### WHAT THE TASK REQUIRES
Don't include any picture when you restate the data word for word.

### DATASET CONTENT
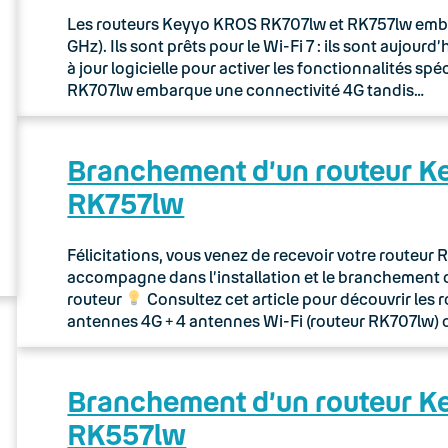
Les routeurs Keyyo KROS RK707lw et RK757lw embarq
GHz). Ils sont prêts pour le Wi-Fi 7 : ils sont aujou
à jour logicielle pour activer les fonctionnalités sp
RK707lw embarque une connectivité 4G tandis…
Branchement d’un routeur 
RK757lw
Félicitations, vous venez de recevoir votre routeu
accompagne dans l’installation et le branchement 
routeur
Consultez cet article pour découvrir les 
antennes 4G + 4 antennes Wi-Fi (routeur RK707lw) 
Branchement d’un routeur 
RK557lw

### EXERCISE OUTPUT
Les routeurs Keyyo KROS RK707lw et RK757lw embarq
GHz). Ils sont prêts pour le Wi-Fi 7 : ils sont aujou
à jour logicielle pour activer les fonctionnalités sp
RK707lw embarque une connectivité 4G tandis…
Branchement d’un routeur 
RK757lw
Félicitations, vous venez de recevoir votre routeu
accompagne dans l’installation et le branchement 
routeur
Consultez cet article pour découvrir les 
antennes 4G + 4 antennes Wi-Fi (routeur RK707lw) 
Branchement d’un routeur 
RK557lw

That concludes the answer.